Amazon data breach reveals customer details
Amazon data breach pre Black Friday | “Technical issue” causes customer data exposure on Amazon website. Amazon has suffered a significant data breach, causing customer names and email addresses to be disclosed on its website. The breach came during the run up to Black Friday, one of the busiest shopping periods of the year. The retail giant said it emailed affected customers, but would not provide further details on the numbers of people affected.
Email sent to affected customers
Customers who received the email were told:
Our website inadvertently disclosed your email address or name and email address due to a technical error. The issue has been fixed. This is not a result of anything you have done. ...and there is no need for you to change your password or take any other action. The impacted customers have been contacted.
Amazon said the issue was not a breach of its website or any of its systems, but a "technical issue" that had inadvertently revealed customer names and email addresses on its website. GDPR law requires Amazon to notify the Information Commissioner's Office (ICO) of any data breach. The ICO said it was monitoring the situation and commented:
It is always the company's responsibility to identify when UK citizens have been affected as part of a data breach and take steps to reduce any harm to consumers. The ICO will, however, continue to monitor the situation and co-operate with other supervisory authorities where required.

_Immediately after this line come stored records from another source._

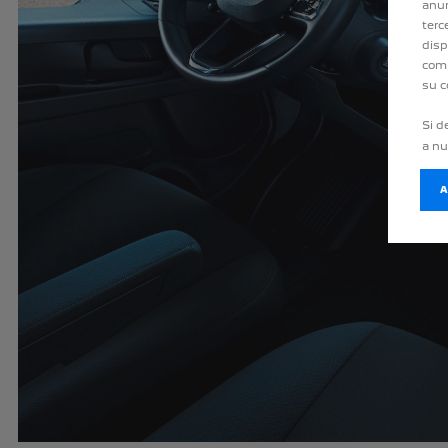
anun
terc
disp
comp
su c
Si d
a n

Bad timing of Amazon data breach
The breach came at a bad time for Amazon. Black Friday normally takes place in the US around the Thanksgiving holiday. Many UK retailers also participate in what has become a multi-billion pound shopping day. Richard Walters, chief technical officer of CensorNet, said those affected should disregard Amazons’s advice and consider changing their passwords.
If the reports are correct, the information leaked – names and email addresses – is less significant than some of these other breaches, which saw card details leaked, ...However, it would be wrong to assume that this makes the breach inconsequential. Cyber-criminals can do a lot of damage with a large database of names and emails. A large majority of people still use predictable passwords, and thanks to previous high-profile breaches many people’s passwords are also readily available on the dark web. For cyber-criminals, it then just becomes an exercise in joining the dots.